# 1099-K Only Schedule C



## Jackson09 (Mar 5, 2016)

I started driving for UBER in December 2016. When completing a Schedule C with ONLY 1099-K income, What to enter in Box C and D? I don't have a separate business, I am a ride-share driver (part-time). Thank you in advance.


----------



## Older Chauffeur (Oct 16, 2014)

I think you can leave them blank.


----------



## GILD (Feb 8, 2016)

both stay blank


----------



## Jackson09 (Mar 5, 2016)

OK. I left them blank but Turbo Tax Deluxe will not let me e-file if I have blank on Schedule C fields (C and/or D and/or E). I have read about upgrading to Home and Business Edition on other posts, I have worked around the Schedule C issues with Deluxe except for e-filing.
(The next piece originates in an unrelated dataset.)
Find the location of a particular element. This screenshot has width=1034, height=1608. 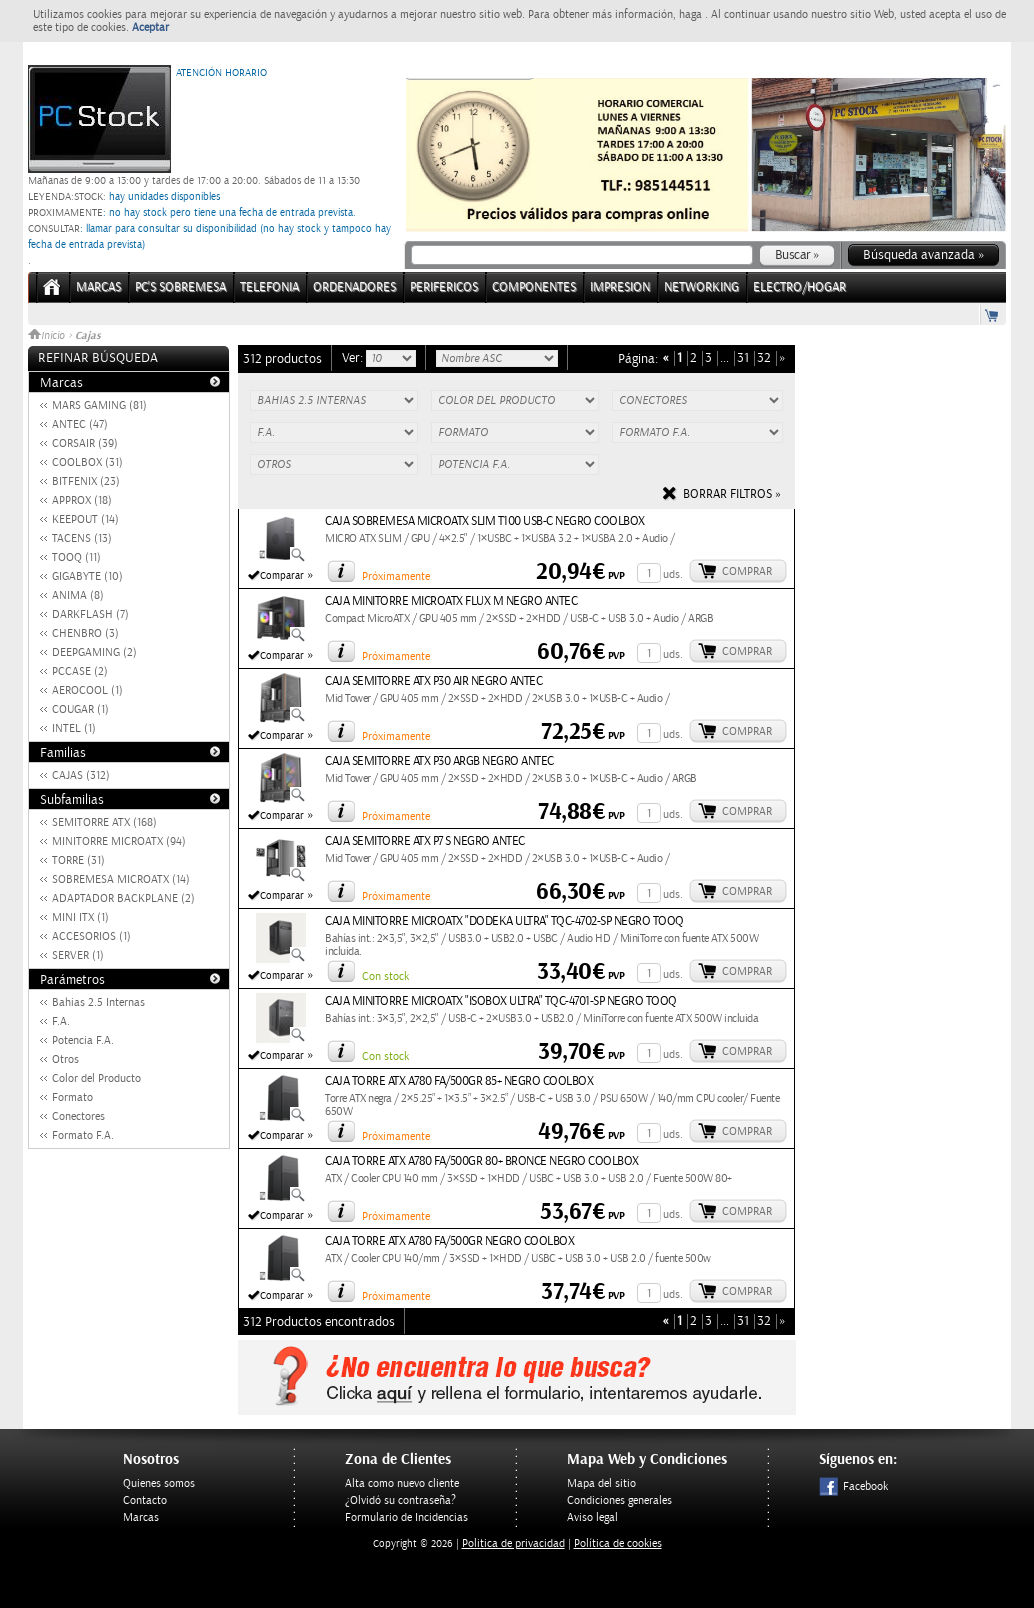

Does anyone know of a work-around?


----------



## Older Chauffeur (Oct 16, 2014)

Jackson09 said:


> OK. I left them blank but Turbo Tax Deluxe will not let me e-file if I have blank on Schedule C fields (C and/or D and/or E). I have read about upgrading to Home and Business Edition on other posts, I have worked around the Schedule C issues with Deluxe except for e-filing. Does anyone know of a work-around?


If you're e-filing I think you have to upgrade; the CD of the Deluxe version has the Schedules C and SE.
The form clearly says to leave them blank if your business name is your own name on line A. It may be the lack of those schedules, rather than the empty spaces causing the problem.
Disclosure: I'm not a tax professional.


----------



## Jackson09 (Mar 5, 2016)

I have Schedule C completed and according to the SE short form, I do not have to file form SE because net income is under the threshold (I think either $400 or $600. I only worked Uber in December 2016 on and off.


----------



## Older Chauffeur (Oct 16, 2014)

Jackson09 said:


> I have Schedule C completed and according to the SE short form, I do not have to file form SE because net income is under the threshold (I think either $400 or $600. I only worked Uber in December 2016 on and off.


Hmm... but it won't let you e-file with the blank spaces, right? Maybe that's how they force you to upgrade.
The threshold for the SE form and FICA is $400 profit. $600 is for issuing a 1099 to independent contractors.


----------